◆ **TASK PROMPT**
Tally the lines of the data below that contain the string "мультиварке". Give the tally and nothing else.

◆ **Dataset entries**
########
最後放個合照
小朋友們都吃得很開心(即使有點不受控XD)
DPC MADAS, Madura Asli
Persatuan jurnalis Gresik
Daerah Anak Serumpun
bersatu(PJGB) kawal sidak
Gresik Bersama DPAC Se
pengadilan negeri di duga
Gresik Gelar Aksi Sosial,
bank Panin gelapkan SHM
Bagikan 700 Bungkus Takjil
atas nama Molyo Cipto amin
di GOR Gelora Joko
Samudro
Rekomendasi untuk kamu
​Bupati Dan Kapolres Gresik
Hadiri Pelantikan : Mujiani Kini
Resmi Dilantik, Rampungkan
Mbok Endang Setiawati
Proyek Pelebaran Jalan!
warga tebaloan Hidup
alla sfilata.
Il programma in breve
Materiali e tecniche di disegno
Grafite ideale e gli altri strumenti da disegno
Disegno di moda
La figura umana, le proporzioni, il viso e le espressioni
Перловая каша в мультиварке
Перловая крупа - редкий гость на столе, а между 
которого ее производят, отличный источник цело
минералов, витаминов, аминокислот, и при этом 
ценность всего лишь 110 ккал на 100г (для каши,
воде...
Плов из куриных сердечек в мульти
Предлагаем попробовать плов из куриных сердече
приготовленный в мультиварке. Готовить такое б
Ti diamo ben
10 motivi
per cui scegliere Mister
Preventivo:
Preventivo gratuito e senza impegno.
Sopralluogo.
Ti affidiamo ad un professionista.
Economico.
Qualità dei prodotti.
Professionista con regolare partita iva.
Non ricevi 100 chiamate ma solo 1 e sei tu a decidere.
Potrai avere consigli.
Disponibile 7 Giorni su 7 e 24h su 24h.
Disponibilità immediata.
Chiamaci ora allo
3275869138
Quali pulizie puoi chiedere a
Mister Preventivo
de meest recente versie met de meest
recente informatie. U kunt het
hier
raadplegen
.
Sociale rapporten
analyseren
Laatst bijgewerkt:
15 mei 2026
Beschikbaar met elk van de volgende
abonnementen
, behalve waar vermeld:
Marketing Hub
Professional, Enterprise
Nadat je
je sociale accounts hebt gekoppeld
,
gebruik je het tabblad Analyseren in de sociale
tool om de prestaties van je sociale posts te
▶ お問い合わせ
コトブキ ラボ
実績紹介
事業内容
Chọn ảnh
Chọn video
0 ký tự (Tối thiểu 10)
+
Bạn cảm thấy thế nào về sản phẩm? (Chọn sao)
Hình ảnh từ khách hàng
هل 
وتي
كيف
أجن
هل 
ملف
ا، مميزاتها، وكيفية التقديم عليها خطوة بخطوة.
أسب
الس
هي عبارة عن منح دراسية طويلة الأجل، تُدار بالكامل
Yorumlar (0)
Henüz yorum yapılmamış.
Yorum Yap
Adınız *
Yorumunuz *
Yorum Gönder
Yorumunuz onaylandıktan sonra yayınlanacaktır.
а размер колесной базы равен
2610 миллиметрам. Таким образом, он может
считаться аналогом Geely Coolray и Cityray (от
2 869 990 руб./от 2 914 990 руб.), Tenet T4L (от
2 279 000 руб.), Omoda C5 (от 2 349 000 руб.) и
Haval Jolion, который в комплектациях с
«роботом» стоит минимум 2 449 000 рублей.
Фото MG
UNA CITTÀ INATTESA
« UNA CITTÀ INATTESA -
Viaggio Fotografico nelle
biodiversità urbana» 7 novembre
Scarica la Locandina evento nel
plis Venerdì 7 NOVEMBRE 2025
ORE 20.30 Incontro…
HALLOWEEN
########
◆ **EXERCISE RESPONSE**
2